Return only the lines from the one containing "patogenų nešiotojai." to the end of the entries below, exactly as written, both ends included.

[Collected data]
=-=-=-=-=

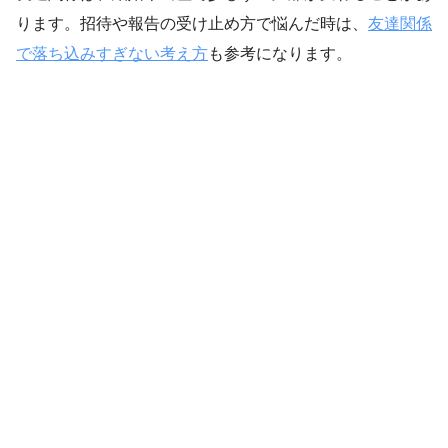
ります。招待や報告の受け止め方で悩んだ時は、
友達関係
で落ち込みすぎない考え方
も参考になります。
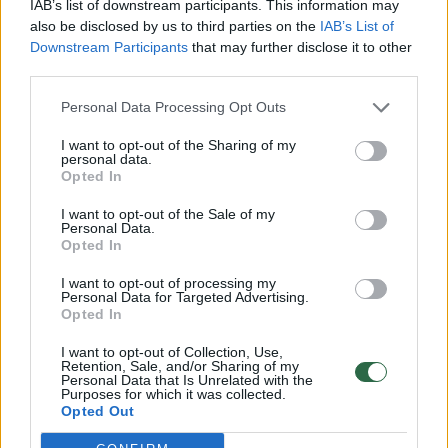
IAB’s list of downstream participants. This information may
pavojingais žmonių sveikatai“.
also be disclosed by us to third parties on the
IAB’s List of
Downstream Participants
that may further disclose it to other
third parties.
Zoonotiniai patogenai yra tie, kurie gyvena
Personal Data Processing Opt Outs
gyvūnų-nešiotojų organizmuose, o po to
peršoka ir užkrečia žmones. COVID-19
I want to opt-out of the Sharing of my
personal data.
pandemija, kuri, kaip manoma, kilo iš laukinio
Opted In
gyvūno, parodė, kokią didžiulę žalą gali
I want to opt-out of the Sale of my
Personal Data.
padaryti nauja liga. Mėsėdžiai – audinės,
Opted In
šunys, katės – yra didžiausi zoonotinių
I want to opt-out of processing my
patogenų nešiotojai.
Personal Data for Targeted Advertising.
Opted In
I want to opt-out of Collection, Use,
Atrodo, kad mėsėdžių organizme visiškai
Retention, Sale, and/or Sharing of my
Personal Data that Is Unrelated with the
išnyko trys genai: DNR vis dar yra, bet genai
Purposes for which it was collected.
Opted Out
nėra išreikšti, t.y. jie tapo „pseudogenais“ ir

=-=-=-=-=

* _Answer box_:
patogenų nešiotojai.
Personal Data for Targeted Advertising.
Opted In
I want to opt-out of Collection, Use,
Atrodo, kad mėsėdžių organizme visiškai
Retention, Sale, and/or Sharing of my
Personal Data that Is Unrelated with the
išnyko trys genai: DNR vis dar yra, bet genai
Purposes for which it was collected.
Opted Out
nėra išreikšti, t.y. jie tapo „pseudogenais“ ir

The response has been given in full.